Tall palm trees dominate the landscape in Chenini, walling off the oasis and forming date-laden colonnades that delineate agricultural lands. The oasis in the heart of the town is its star attraction. Pathways allow passage to palm frond-fringed small garden plots where a wide variety of crops, vegetables and fruit trees are planted.
Recently habilitated into mapped trails thanks to an EU-funded project, the network of dirt roads provides a charming setting for leisurely bicycle rides or promenades among a variegated tapestry of yellow palm fronds and red pomegranate groves. Horse-drawn carriage rides are available for an even more memorable experience.
A stroll through the oasis is an opportunity to admire its ecosystem, which relies on palm orchards and ingenious irrigation networks.
One would assume that dates are aplenty amid such an abundance of palm trees. Degla, the prized variety of dates particular to southern Tunisia, does not, however, grow in Chenini.
Chenini is one of the few maritime oases in the world. While depending on palm trees as the cornerstone of their ecosystem, coastal oases are unable to produce degla dates.
Palm trees create the microclimate necessary for the oasis to thrive. They provide the basis for the floor agriculture system necessary for cultivating plants. The three-floor culture system is composed of palm trees on top, fruit trees as an intermediate layer and a lower level where fodder crops and low-lying plants and vegetables are grown.
In Chenini, pomegranate chiefly but also plum and fig trees are grown on the intermediate level, while mallow, radishes or onions are commonly cultivated at the third. Henna is cultivated during years when water is particularly scarce, because mignonette trees need very little water.
Along with the wider Gabes region, Chenini is renowned for the quality of its agricultural products, especially pomegranates, dates, mallow leaves and henna. A speciality of the area is legmi — palm juice and wine. The non-alcoholic variety can be often found inexpensively sold along the side of the road in bottles or served in glasses. Cold palm juice is particularly effective for quenching thirst during the hot summer months.

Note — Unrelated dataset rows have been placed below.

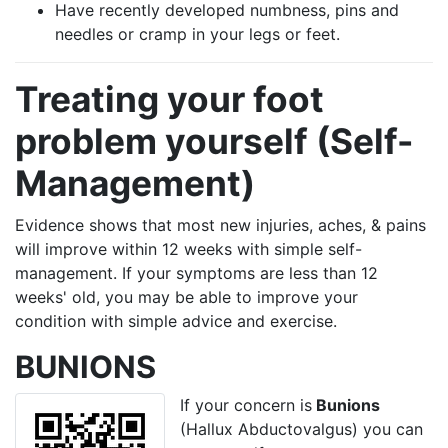
Have recently developed numbness, pins and
needles or cramp in your legs or feet.
Treating your foot
problem yourself (Self-
Management)
Evidence shows that most new injuries, aches, & pains
will improve within 12 weeks with simple self-
management. If your symptoms are less than 12
weeks' old, you may be able to improve your
condition with simple advice and exercise.
BUNIONS
If your concern is
Bunions
(Hallux Abductovalgus) you can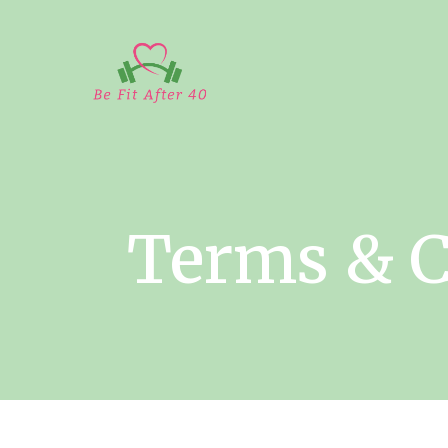
Terms & C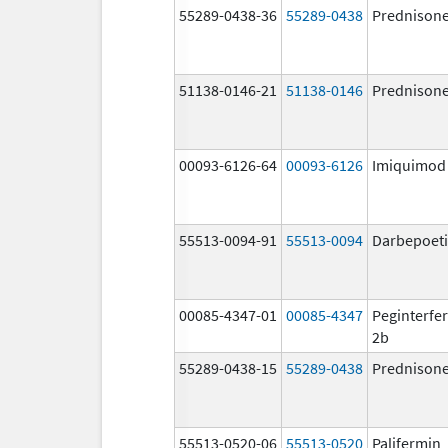
55289-0438-36
55289-0438
Prednison
51138-0146-21
51138-0146
Prednison
00093-6126-64
00093-6126
Imiquimod
55513-0094-91
55513-0094
Darbepoeti
00085-4347-01
00085-4347
Peginterfer
2b
55289-0438-15
55289-0438
Prednison
55513-0520-06
55513-0520
Palifermin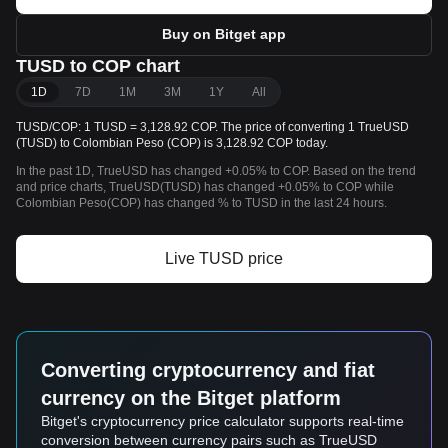
Buy on Bitget app
TUSD to COP chart
1D
7D
1M
3M
1Y
All
TUSD/COP: 1 TUSD = 3,128.92 COP. The price of converting 1 TrueUSD
(TUSD) to Colombian Peso (COP) is 3,128.92 COP today.
In the past 1D, TrueUSD has changed +0.05% to COP. Based on the trend
and price charts, TrueUSD(TUSD) has changed +0.05% to COP while
Colombian Peso(COP) has changed % to TUSD in the last 24 hours.
Live TUSD price
Converting cryptocurrency and fiat
currency on the Bitget platform
Bitget's cryptocurrency price calculator supports real-time
conversion between currency pairs such as TrueUSD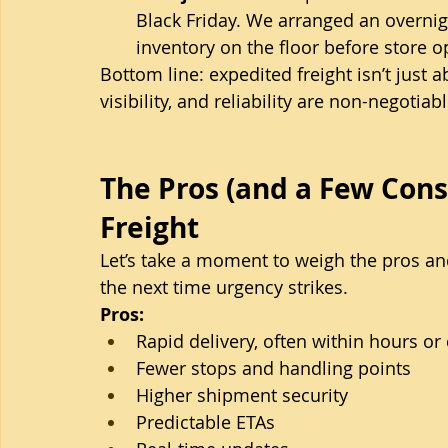
Black Friday. We arranged an overnigh
inventory on the floor before store o
Bottom line: expedited freight isn’t just 
visibility, and reliability are non-negotiabl
The Pros (and a Few Cons
Freight
Let’s take a moment to weigh the pros a
the next time urgency strikes.
Pros:
Rapid delivery, often within hours or
Fewer stops and handling points
Higher shipment security
Predictable ETAs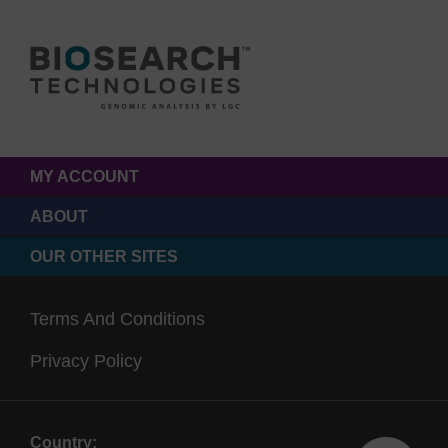
MY ACCOUNT
ABOUT
OUR OTHER SITES
Terms And Conditions
Privacy Policy
Country: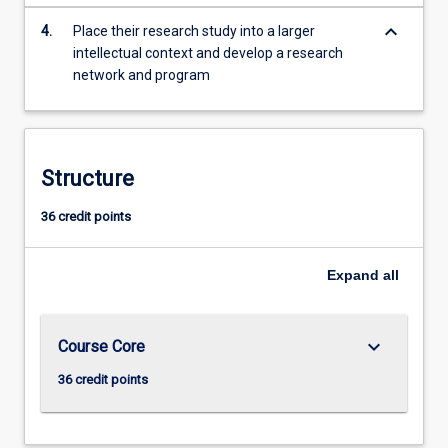
keyboard_arrow_down
4.
Place their research study into a larger
intellectual context and develop a research
network and program
Structure
36 credit points
Expand
all
keyboard_arrow_down
Course Core
36 credit points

On the southern outskirts of the oasis, the Natural Museum of Chenini recently reopened after an extensive renovation. The museum has a peculiar history. In the 1970s, a German citizen started a crocodile farm on the museum’s current premises. Years later, the Chenini municipality had the idea of keeping the reptiles and transforming the farm into a zoological park and museum.
With the exception of Nile crocodiles, the animals on display are endemic to the region and include raptors, birds, camels, ducks and goats. The museum also houses an exhibition dedicated to oases.
Accommodation in Chenini can be tricky to find but the lack of touristic infrastructure is offset by the hotels and restaurants in nearby Gabes.
The oasis is easily accessible because of its proximity to Gabes, which is serviced by trains, buses and long-distance taxis. Chenini is a 10-minute taxi ride from the Gabes train station.
The small number of visitors make Chenini a boon for those seeking an unadulterated experience in one of Tunisia’s hidden gems.